Exercise – Copy out all the lines of the data that hold the word "contractors".

[Exercise inputs]

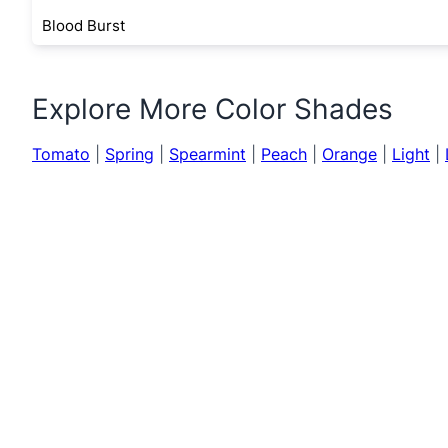
Blood Burst
Explore More Color Shades
Tomato
|
Spring
|
Spearmint
|
Peach
|
Orange
|
Light
|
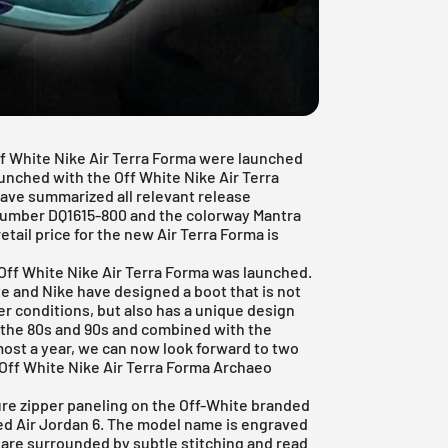
Off White Nike Air Terra Forma were launched
aunched with the Off White Nike Air Terra
have summarized all relevant release
 number DQ1615-800 and the colorway Mantra
retail price for the new Air Terra Forma is
 Off White Nike Air Terra Forma was launched.
te and Nike have designed a boot that is not
r conditions, but also has a unique design
f the 80s and 90s and combined with the
most a year, we can now look forward to two
Off White Nike Air Terra Forma Archaeo
ure zipper paneling on the Off-White branded
red Air Jordan 6. The model name is engraved
 are surrounded by subtle stitching and read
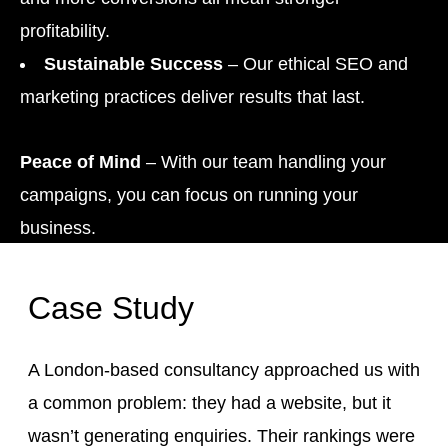
profitability.
Sustainable Success
– Our ethical SEO and
marketing practices deliver results that last.
Peace of Mind
– With our team handling your
campaigns, you can focus on running your
business.
Case Study
A London-based consultancy approached us with
a common problem: they had a website, but it
wasn’t generating enquiries. Their rankings were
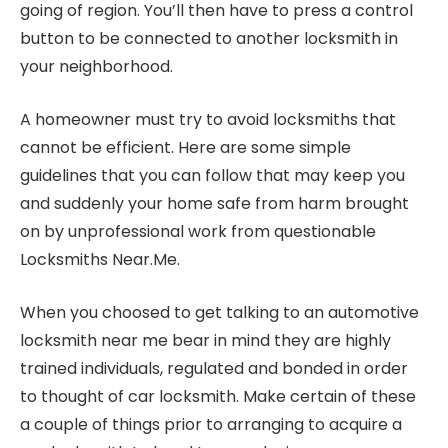
going of region. You’ll then have to press a control
button to be connected to another locksmith in
your neighborhood.
A homeowner must try to avoid locksmiths that
cannot be efficient. Here are some simple
guidelines that you can follow that may keep you
and suddenly your home safe from harm brought
on by unprofessional work from questionable
Locksmiths Near.Me.
When you choosed to get talking to an automotive
locksmith near me bear in mind they are highly
trained individuals, regulated and bonded in order
to thought of car locksmith. Make certain of these
a couple of things prior to arranging to acquire a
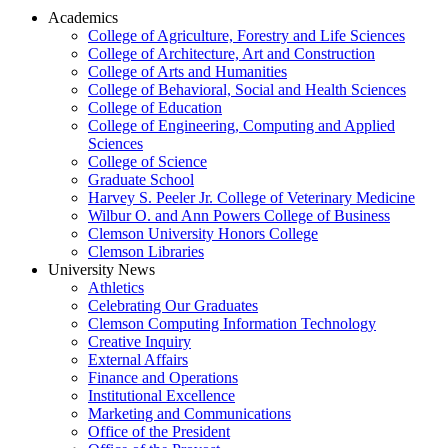
Academics
College of Agriculture, Forestry and Life Sciences
College of Architecture, Art and Construction
College of Arts and Humanities
College of Behavioral, Social and Health Sciences
College of Education
College of Engineering, Computing and Applied
Sciences
College of Science
Graduate School
Harvey S. Peeler Jr. College of Veterinary Medicine
Wilbur O. and Ann Powers College of Business
Clemson University Honors College
Clemson Libraries
University News
Athletics
Celebrating Our Graduates
Clemson Computing Information Technology
Creative Inquiry
External Affairs
Finance and Operations
Institutional Excellence
Marketing and Communications
Office of the President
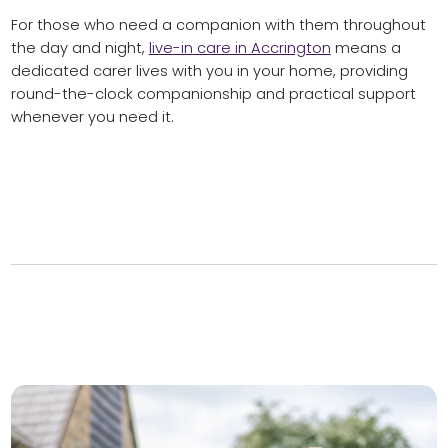
For those who need a companion with them throughout
the day and night,
live-in care in Accrington
means a
dedicated carer lives with you in your home, providing
round-the-clock companionship and practical support
whenever you need it.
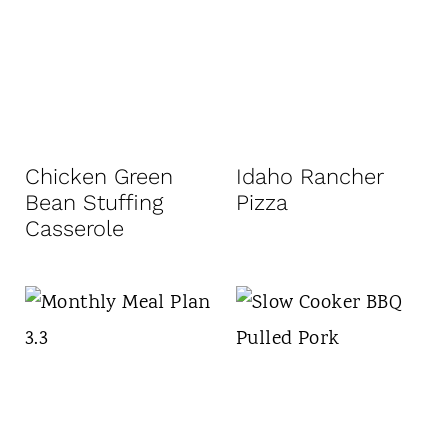
Chicken Green
Idaho Rancher
Bean Stuffing
Pizza
Casserole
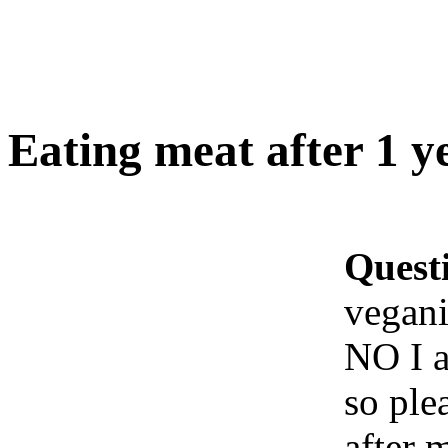
Eating meat after 1 y
Quest
vegan
NO I a
so ple
after 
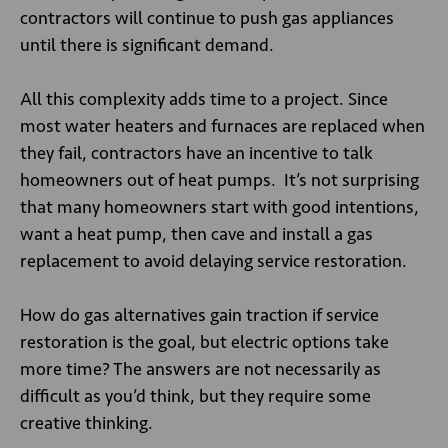
contractors will continue to push gas appliances
until there is significant demand.
All this complexity adds time to a project. Since
most water heaters and furnaces are replaced when
they fail, contractors have an incentive to talk
homeowners out of heat pumps. It’s not surprising
that many homeowners start with good intentions,
want a heat pump, then cave and install a gas
replacement to avoid delaying service restoration.
How do gas alternatives gain traction if service
restoration is the goal, but electric options take
more time? The answers are not necessarily as
difficult as you’d think, but they require some
creative thinking.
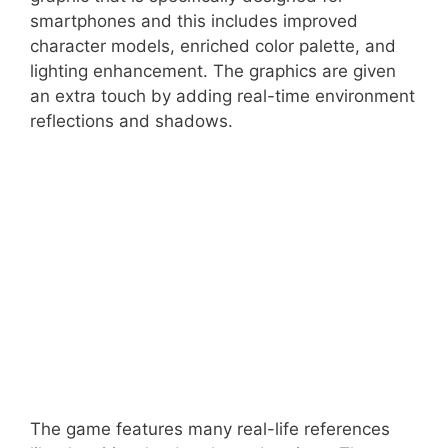
smartphones and this includes improved
character models, enriched color palette, and
lighting enhancement. The graphics are given
an extra touch by adding real-time environment
reflections and shadows.
The game features many real-life references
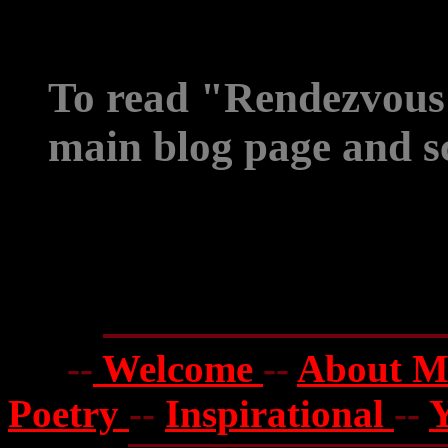
To read "Rendezvous 
main blog page and sc
--
Welcome
--
About 
Poetry
--
Inspirational
--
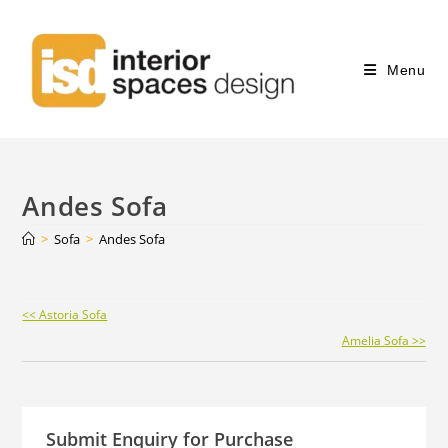
Menu
Andes Sofa
>
Sofa
>
Andes Sofa
Continue
<< Astoria Sofa
Reading
Amelia Sofa >>
Submit Enquiry for Purchase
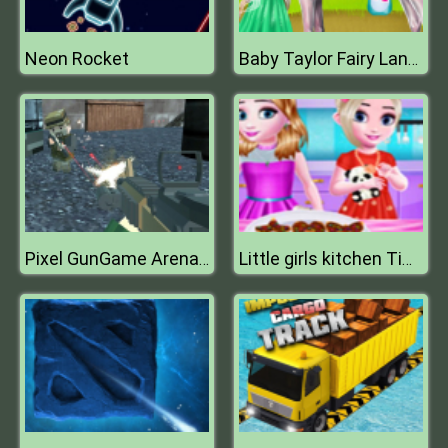
Neon Rocket
Baby Taylor Fairy Land Dream
Pixel GunGame Arena Prison Multiplayer
Little girls kitchen Time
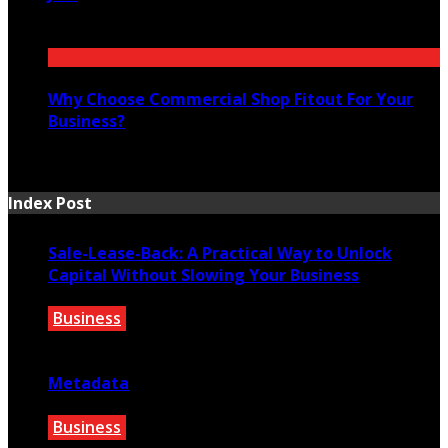
July 14, 2026
Why Choose Commercial Shop Fitout For Your
Business?
July 7, 2026
Index Post
Sale-Lease-Back: A Practical Way to Unlock
Capital Without Slowing Your Business
Business
August 1, 2026
Metadata
Business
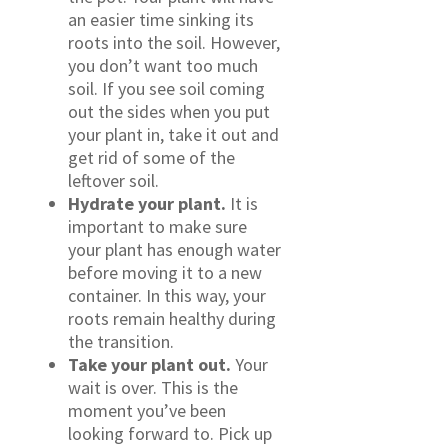
an easier time sinking its
roots into the soil. However,
you don’t want too much
soil. If you see soil coming
out the sides when you put
your plant in, take it out and
get rid of some of the
leftover soil.
Hydrate your plant.
It is
important to make sure
your plant has enough water
before moving it to a new
container. In this way, your
roots remain healthy during
the transition.
Take your plant out.
Your
wait is over. This is the
moment you’ve been
looking forward to. Pick up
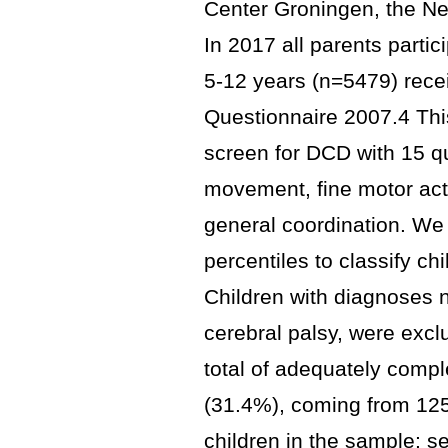
Center Groningen, the N
In 2017 all parents partici
5-12 years (n=5479) rece
Questionnaire 2007.4 This
screen for DCD with 15 q
movement, fine motor acti
general coordination. We
percentiles to classify ch
Children with diagnoses n
cerebral palsy, were exclu
total of adequately compl
(31.4%), coming from 1255
children in the sample; 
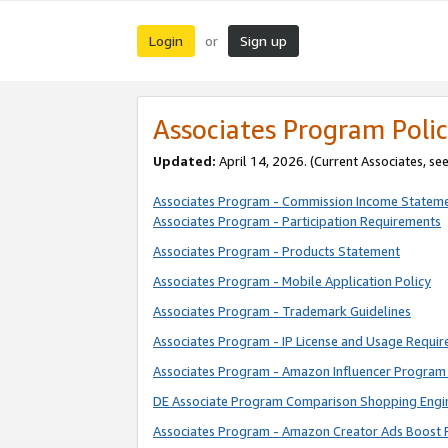
Login
Sign up
or
Associates Program Polic
Updated:
April 14, 2026. (Current Associates, se
Associates Program - Commission Income Statem
Associates Program - Participation Requirements
Associates Program - Products Statement
Associates Program - Mobile Application Policy
Associates Program - Trademark Guidelines
Associates Program - IP License and Usage Requi
Associates Program - Amazon Influencer Program 
DE Associate Program Comparison Shopping Engi
Associates Program - Amazon Creator Ads Boost 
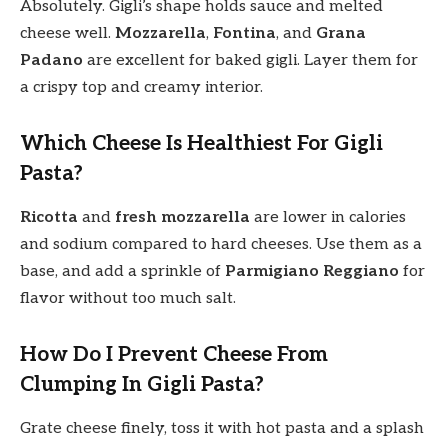
Absolutely. Gigli’s shape holds sauce and melted
cheese well.
Mozzarella
,
Fontina
, and
Grana
Padano
are excellent for baked gigli. Layer them for
a crispy top and creamy interior.
Which Cheese Is Healthiest For Gigli
Pasta?
Ricotta
and
fresh mozzarella
are lower in calories
and sodium compared to hard cheeses. Use them as a
base, and add a sprinkle of
Parmigiano Reggiano
for
flavor without too much salt.
How Do I Prevent Cheese From
Clumping In Gigli Pasta?
Grate cheese finely, toss it with hot pasta and a splash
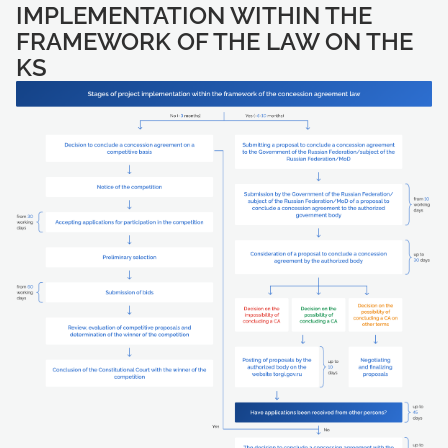
IMPLEMENTATION WITHIN THE
FRAMEWORK OF THE LAW ON THE
KS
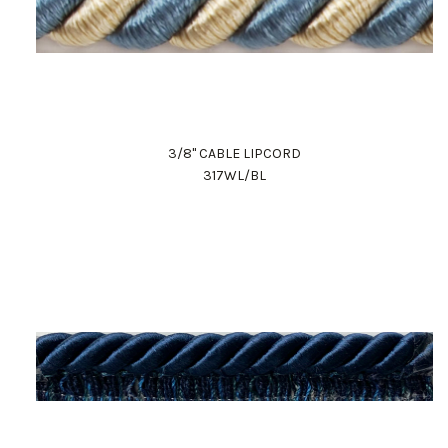
3/8" CABLE LIPCORD
317WL/BL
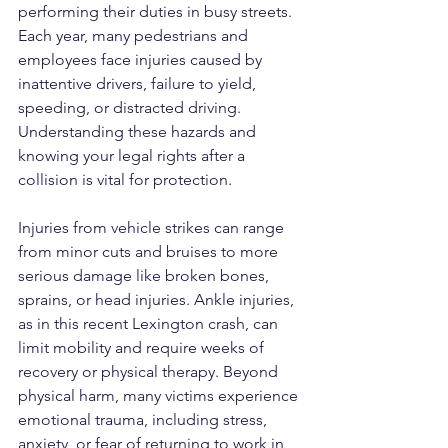
performing their duties in busy streets. 
Each year, many pedestrians and 
employees face injuries caused by 
inattentive drivers, failure to yield, 
speeding, or distracted driving. 
Understanding these hazards and 
knowing your legal rights after a 
collision is vital for protection.
Injuries from vehicle strikes can range 
from minor cuts and bruises to more 
serious damage like broken bones, 
sprains, or head injuries. Ankle injuries, 
as in this recent Lexington crash, can 
limit mobility and require weeks of 
recovery or physical therapy. Beyond 
physical harm, many victims experience 
emotional trauma, including stress, 
anxiety, or fear of returning to work in 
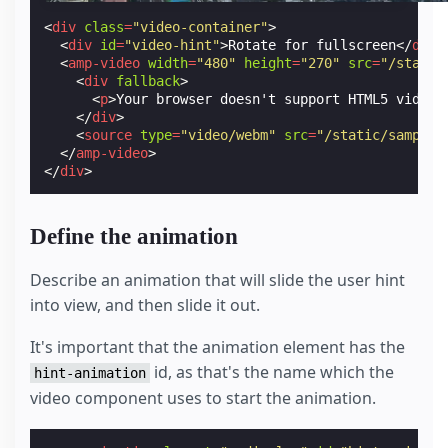
<
div
class
=
"video-container"
>
<
div
id
=
"video-hint"
>
Rotate for fullscreen
</
div
>
<
amp-video
width
=
"480"
height
=
"270"
src
=
"/static
<
div
fallback
>
<
p
>
Your browser doesn't support HTML5 video.
</
div
>
<
source
type
=
"video/webm"
src
=
"/static/samples
</
amp-video
>
</
div
>
Define the animation
Describe an animation that will slide the user hint
into view, and then slide it out.
It's important that the animation element has the
id, as that's the name which the
hint-animation
video component uses to start the animation.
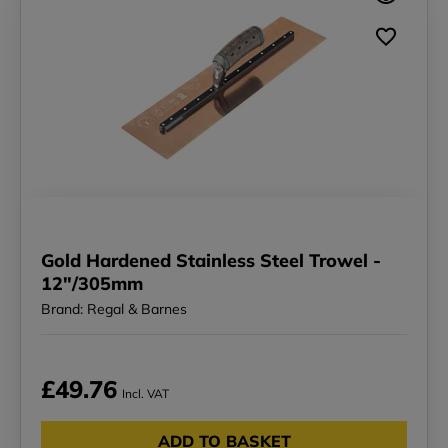
Gold Hardened Stainless Steel Trowel -
12"/305mm
Brand: Regal & Barnes
£49.76
Incl. VAT
ADD TO BASKET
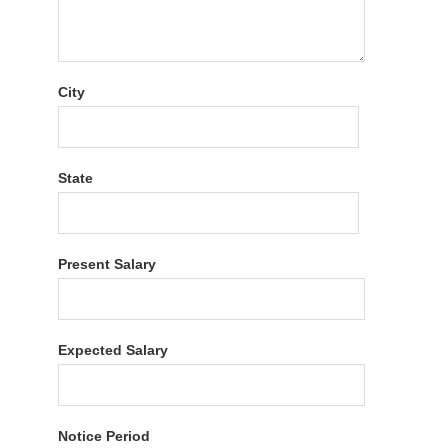
City
State
Present Salary
Expected Salary
Notice Period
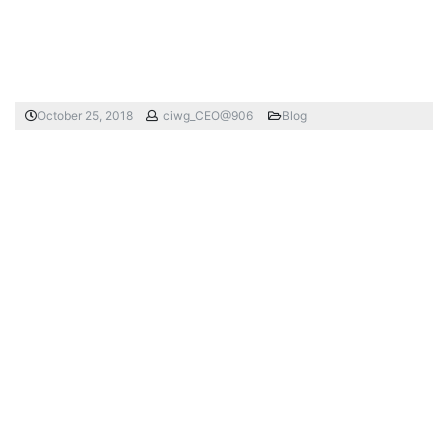
October 25, 2018
ciwg_CEO@906
Blog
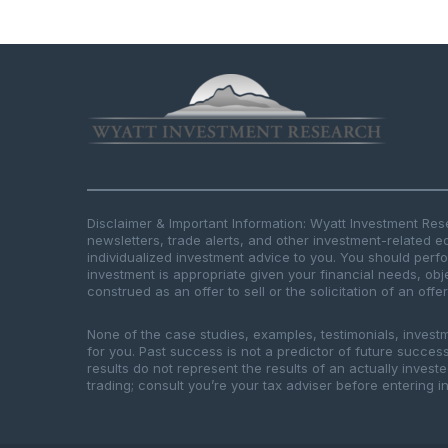
Disclaimer & Important Information: Wyatt Investment Re
newsletters, trade alerts, and other investment-related e
individualized investment advice to you. You should per
investment is appropriate given your financial needs, obje
construed as an offer to sell or the solicitation of an offe
None of the case studies, examples, testimonials, invest
for you. Past success is not a predictor of future success.
results do not represent the results of an actually inves
trading; consult you’re your tax adviser before entering in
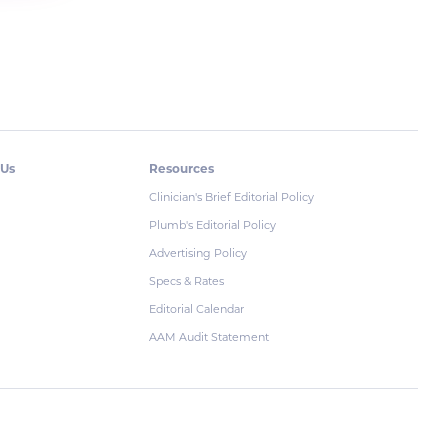
 Us
Resources
Clinician's Brief Editorial Policy
Plumb's Editorial Policy
Advertising Policy
Specs & Rates
Editorial Calendar
AAM Audit Statement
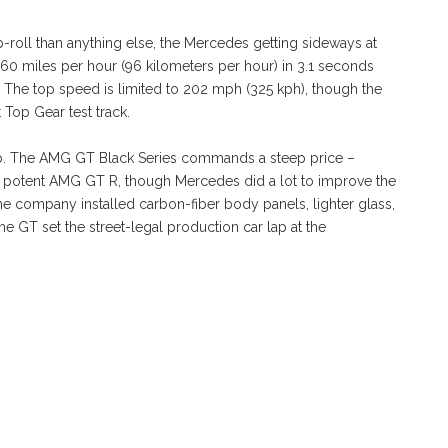
 b-roll than anything else, the Mercedes getting sideways at
 60 miles per hour (96 kilometers per hour) in 3.1 seconds
 The top speed is limited to 202 mph (325 kph), though the
 Top Gear test track.
p. The AMG GT Black Series commands a steep price –
te potent AMG GT R, though Mercedes did a lot to improve the
The company installed carbon-fiber body panels, lighter glass,
he GT set the street-legal production car lap at the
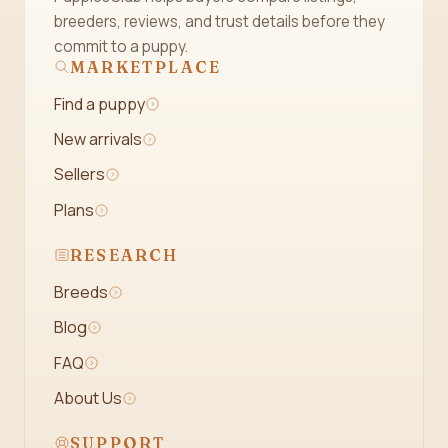
breeders, reviews, and trust details before they
commit to a puppy.
MARKETPLACE
Find a puppy
New arrivals
Sellers
Plans
RESEARCH
Breeds
Blog
FAQ
About Us
SUPPORT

[/Exercise inputs]

Task response –
contractors will continue to push gas appliances
they fail, contractors have an incentive to talk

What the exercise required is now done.